### Your assignment
For each line below that contains the word "STAR", make a copy.

### Supplied data
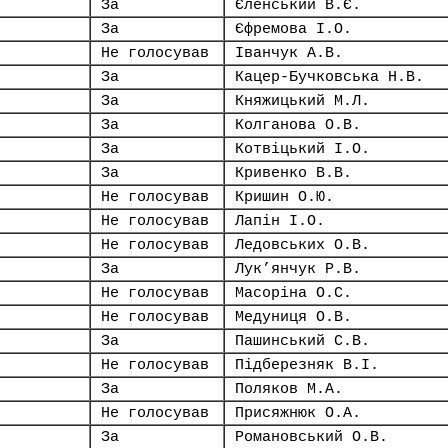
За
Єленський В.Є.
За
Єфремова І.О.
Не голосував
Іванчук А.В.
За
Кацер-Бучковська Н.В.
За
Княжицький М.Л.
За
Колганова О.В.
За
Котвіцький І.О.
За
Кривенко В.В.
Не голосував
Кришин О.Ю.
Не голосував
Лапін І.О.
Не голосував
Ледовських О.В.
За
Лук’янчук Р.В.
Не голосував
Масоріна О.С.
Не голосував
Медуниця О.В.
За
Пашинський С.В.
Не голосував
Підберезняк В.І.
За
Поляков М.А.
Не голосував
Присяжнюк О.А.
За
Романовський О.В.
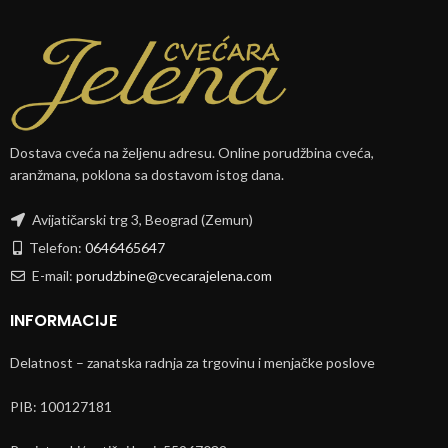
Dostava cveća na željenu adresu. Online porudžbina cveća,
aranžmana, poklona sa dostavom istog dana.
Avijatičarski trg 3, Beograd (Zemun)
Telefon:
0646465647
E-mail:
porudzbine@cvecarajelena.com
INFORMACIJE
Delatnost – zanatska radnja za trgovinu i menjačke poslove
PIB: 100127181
==
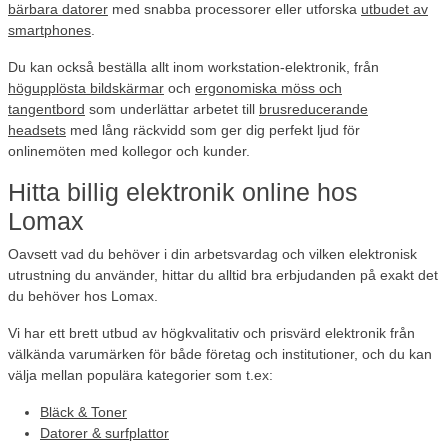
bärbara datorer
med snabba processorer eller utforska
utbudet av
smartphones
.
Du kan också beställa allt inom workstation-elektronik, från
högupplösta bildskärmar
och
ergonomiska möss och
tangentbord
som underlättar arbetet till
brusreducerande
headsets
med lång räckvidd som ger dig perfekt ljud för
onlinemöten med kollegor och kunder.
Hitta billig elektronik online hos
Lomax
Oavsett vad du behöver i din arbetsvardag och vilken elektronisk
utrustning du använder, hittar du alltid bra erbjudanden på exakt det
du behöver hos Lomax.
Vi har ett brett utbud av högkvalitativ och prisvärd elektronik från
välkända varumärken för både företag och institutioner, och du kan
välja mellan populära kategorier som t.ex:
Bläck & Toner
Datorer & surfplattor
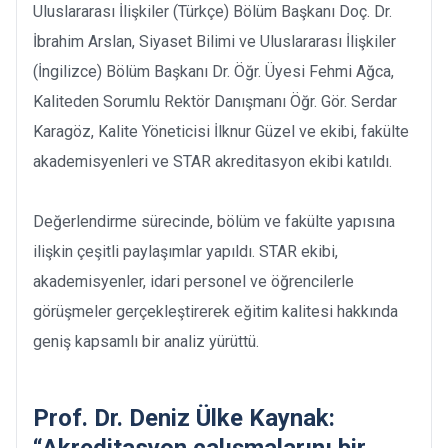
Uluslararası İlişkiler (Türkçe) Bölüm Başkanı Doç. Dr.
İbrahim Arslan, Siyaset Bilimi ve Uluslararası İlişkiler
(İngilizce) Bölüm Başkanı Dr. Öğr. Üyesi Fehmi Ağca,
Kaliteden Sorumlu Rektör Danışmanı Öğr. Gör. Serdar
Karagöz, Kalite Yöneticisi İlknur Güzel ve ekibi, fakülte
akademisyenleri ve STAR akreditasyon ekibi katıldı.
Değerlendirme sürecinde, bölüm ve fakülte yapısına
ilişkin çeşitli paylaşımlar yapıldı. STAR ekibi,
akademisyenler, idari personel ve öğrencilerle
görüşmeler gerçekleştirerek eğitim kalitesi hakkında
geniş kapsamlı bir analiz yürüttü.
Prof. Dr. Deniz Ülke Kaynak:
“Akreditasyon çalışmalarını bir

### Problem solution
akademisyenleri ve STAR akreditasyon ekibi katıldı.
ilişkin çeşitli paylaşımlar yapıldı. STAR ekibi,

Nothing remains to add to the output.